Aim of the exercise
Take each line of the entries below that contains "Awards" and copy it.

Raw data
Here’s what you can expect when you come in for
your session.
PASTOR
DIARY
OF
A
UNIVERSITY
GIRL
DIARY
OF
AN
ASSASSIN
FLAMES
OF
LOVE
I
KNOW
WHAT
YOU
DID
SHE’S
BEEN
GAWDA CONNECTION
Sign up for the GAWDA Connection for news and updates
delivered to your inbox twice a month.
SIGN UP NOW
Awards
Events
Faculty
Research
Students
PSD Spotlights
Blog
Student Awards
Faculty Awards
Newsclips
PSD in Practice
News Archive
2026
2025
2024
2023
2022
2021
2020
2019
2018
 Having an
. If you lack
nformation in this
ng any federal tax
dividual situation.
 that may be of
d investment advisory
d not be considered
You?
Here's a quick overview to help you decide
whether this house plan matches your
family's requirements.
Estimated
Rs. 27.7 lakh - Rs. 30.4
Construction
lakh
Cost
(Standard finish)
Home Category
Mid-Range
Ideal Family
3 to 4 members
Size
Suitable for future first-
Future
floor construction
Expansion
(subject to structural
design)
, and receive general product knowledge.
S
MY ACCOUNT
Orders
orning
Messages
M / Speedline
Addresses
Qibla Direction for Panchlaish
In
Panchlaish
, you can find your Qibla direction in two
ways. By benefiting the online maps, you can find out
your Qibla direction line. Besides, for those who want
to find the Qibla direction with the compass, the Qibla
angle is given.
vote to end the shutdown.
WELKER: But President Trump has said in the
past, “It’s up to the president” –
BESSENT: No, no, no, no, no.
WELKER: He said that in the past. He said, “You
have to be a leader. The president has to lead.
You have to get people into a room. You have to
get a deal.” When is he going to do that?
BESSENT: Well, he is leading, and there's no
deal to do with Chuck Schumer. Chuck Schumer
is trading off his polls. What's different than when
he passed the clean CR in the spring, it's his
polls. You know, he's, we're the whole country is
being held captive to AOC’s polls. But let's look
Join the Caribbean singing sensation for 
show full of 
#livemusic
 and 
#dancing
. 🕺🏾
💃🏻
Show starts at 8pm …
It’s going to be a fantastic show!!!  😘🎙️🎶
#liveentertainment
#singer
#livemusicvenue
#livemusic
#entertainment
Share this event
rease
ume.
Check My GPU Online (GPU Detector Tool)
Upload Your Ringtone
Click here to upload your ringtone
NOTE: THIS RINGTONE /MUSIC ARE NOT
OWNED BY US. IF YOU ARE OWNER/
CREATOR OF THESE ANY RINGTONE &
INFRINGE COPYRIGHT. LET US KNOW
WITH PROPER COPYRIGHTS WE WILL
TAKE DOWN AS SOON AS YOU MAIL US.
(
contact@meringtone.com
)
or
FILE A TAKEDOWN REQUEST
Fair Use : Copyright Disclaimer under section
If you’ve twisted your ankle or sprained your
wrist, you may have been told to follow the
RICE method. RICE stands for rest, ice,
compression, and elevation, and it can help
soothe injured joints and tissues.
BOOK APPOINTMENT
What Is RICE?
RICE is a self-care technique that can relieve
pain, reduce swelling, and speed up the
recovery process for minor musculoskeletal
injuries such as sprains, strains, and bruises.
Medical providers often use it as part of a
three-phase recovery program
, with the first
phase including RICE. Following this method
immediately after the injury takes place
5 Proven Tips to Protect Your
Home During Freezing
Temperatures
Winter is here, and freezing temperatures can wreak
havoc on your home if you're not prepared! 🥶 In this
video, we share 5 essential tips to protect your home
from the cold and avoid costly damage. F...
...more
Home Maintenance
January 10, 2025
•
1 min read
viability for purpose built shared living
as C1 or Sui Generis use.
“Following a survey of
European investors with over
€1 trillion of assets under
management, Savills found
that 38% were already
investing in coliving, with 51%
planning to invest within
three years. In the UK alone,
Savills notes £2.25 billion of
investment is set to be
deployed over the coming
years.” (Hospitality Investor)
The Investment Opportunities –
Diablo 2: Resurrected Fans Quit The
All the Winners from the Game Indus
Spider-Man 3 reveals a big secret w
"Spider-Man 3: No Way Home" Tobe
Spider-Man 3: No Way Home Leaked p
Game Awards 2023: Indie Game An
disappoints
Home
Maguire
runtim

Answer space
Awards
Student Awards
Faculty Awards
Game Awards 2023: Indie Game An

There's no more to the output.